◆ **Problem**
Could you retype the entries below exactly, omitting every picture?

◆ **Provided information**

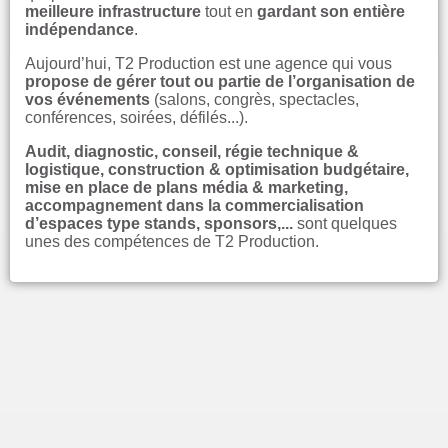
meilleure infrastructure
tout en
gardant son entière
indépendance
.
Aujourd’hui, T2 Production est une agence qui vous
propose de gérer tout ou partie de l’organisation de
vos événements
(salons, congrès, spectacles,
conférences, soirées, défilés...).
Audit, diagnostic, conseil, régie technique &
logistique, construction & optimisation budgétaire,
mise en place de plans média & marketing,
accompagnement dans la commercialisation
d’espaces type stands, sponsors,...
sont quelques
unes des compétences de T2 Production.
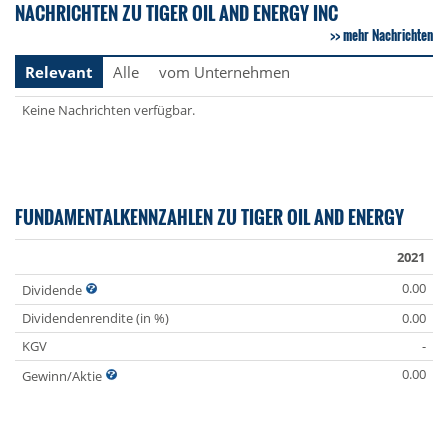
NACHRICHTEN ZU TIGER OIL AND ENERGY INC
mehr Nachrichten
Relevant
Alle
vom Unternehmen
Keine Nachrichten verfügbar.
FUNDAMENTALKENNZAHLEN ZU TIGER OIL AND ENERGY
2021
0.00
Dividende
Dividendenrendite (in %)
0.00
KGV
-
0.00
Gewinn/Aktie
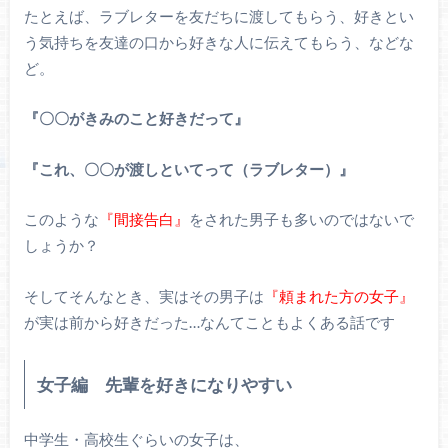
たとえば、ラブレターを友だちに渡してもらう、好きとい
う気持ちを友達の口から好きな人に伝えてもらう、などな
ど。
『〇〇がきみのこと好きだって』
『これ、〇〇が渡しといてって（ラブレター）』
このような
『間接告白』
をされた男子も多いのではないで
しょうか？
そしてそんなとき、実はその男子は
『頼まれた方の女子』
が実は前から好きだった…なんてこともよくある話です
女子編 先輩を好きになりやすい
中学生・高校生ぐらいの女子は、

◆ **Solved problem**
meilleure infrastructure
tout en
gardant son entière
indépendance
.
Aujourd’hui, T2 Production est une agence qui vous
propose de gérer tout ou partie de l’organisation de
vos événements
(salons, congrès, spectacles,
conférences, soirées, défilés...).
Audit, diagnostic, conseil, régie technique &
logistique, construction & optimisation budgétaire,
mise en place de plans média & marketing,
accompagnement dans la commercialisation
d’espaces type stands, sponsors,...
sont quelques
unes des compétences de T2 Production.
NACHRICHTEN ZU TIGER OIL AND ENERGY INC
mehr Nachrichten
Relevant
Alle
vom Unternehmen
Keine Nachrichten verfügbar.
FUNDAMENTALKENNZAHLEN ZU TIGER OIL AND ENERGY
2021
0.00
Dividende
Dividendenrendite (in %)
0.00
KGV
-
0.00
Gewinn/Aktie
たとえば、ラブレターを友だちに渡してもらう、好きとい
う気持ちを友達の口から好きな人に伝えてもらう、などな
ど。
『〇〇がきみのこと好きだって』
『これ、〇〇が渡しといてって（ラブレター）』
このような
『間接告白』
をされた男子も多いのではないで
しょうか？
そしてそんなとき、実はその男子は
『頼まれた方の女子』
が実は前から好きだった…なんてこともよくある話です
女子編 先輩を好きになりやすい
中学生・高校生ぐらいの女子は、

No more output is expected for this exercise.